Low-Income Borrowers Could Be Left in Repayment Until Death, and Parent PLUS Borrowers Would Be Left Without Affordable Payment Options 

WASHINGTON – Two new fact sheets from the National Consumer Law Center (NCLC) explain how recent proposals to alter federal student loan repayment options ignore the struggles of low-income parents who borrow alongside their children to cover the cost of college, and break the promise that low-income student loan borrowers can become debt-free by making 20 to 25 years of payments under income-driven repayment (IDR) plans.
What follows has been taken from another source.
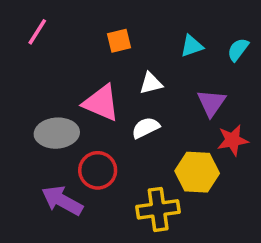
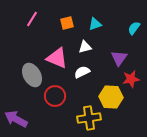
pink line: (37, 32) -> (32, 19), moved
cyan triangle: (192, 46) -> (95, 24), moved
gray ellipse: (57, 133) -> (32, 75), turned 65
purple arrow: (62, 201) -> (16, 119), moved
These proposals are currently being considered by Congress as part of the budget reconciliation process. 

Left Out to Dry: Proposals to Streamline Student Loan Repayment Eliminate Affordable Pathways for Parent Borrowers looks at how the College Cost Reduction Act (H.R. 6951), and the Strengthening Accountability and Value in Education for Student Act (S.1971) ignore Parent PLUS borrowers who have taken out loans to help their children combat the rising cost of college and insufficient financial aid. Both proposals would leave low-income parent borrowers without access to affordable repayment options, threatening their financial security and increasing their risk of default. 

Repay or Die Trying: Proposal to Eliminate Income-Driven Repayment (IDR) Plans Threatens to Swell Ranks of Older Adults Struggling with Student Debt examines the impact on older adults of a proposal to replace IDR plans with a new plan that eliminates the promise that borrowers can become debt-free by making 20 or 25 years of payments. Extinguishing this light at the end of the tunnel would mean low-income borrowers could be stuck paying their student loans for the rest of their lives, and threatens to exacerbate the fast-growing problem of people struggling with student debt into old age.

“Breaking the promise that all borrowers can become debt-free by making income-based payments for a set number of years would increase the number of older adults still struggling with loans taken out decades ago for school or job training and leave low-income older adults living on Social Security Disability and Retirement benefits with no way out of their student debt burden. It would also increase their likelihood of default, worsening the default crisis among older adults and putting them at risk of having their Social Security benefits seized,” said Alpha Taylor, staff attorney at the National Consumer Law Center. “Under this proposal, many of these borrowers would struggle for decades and die trying to pay off their student loan debt.”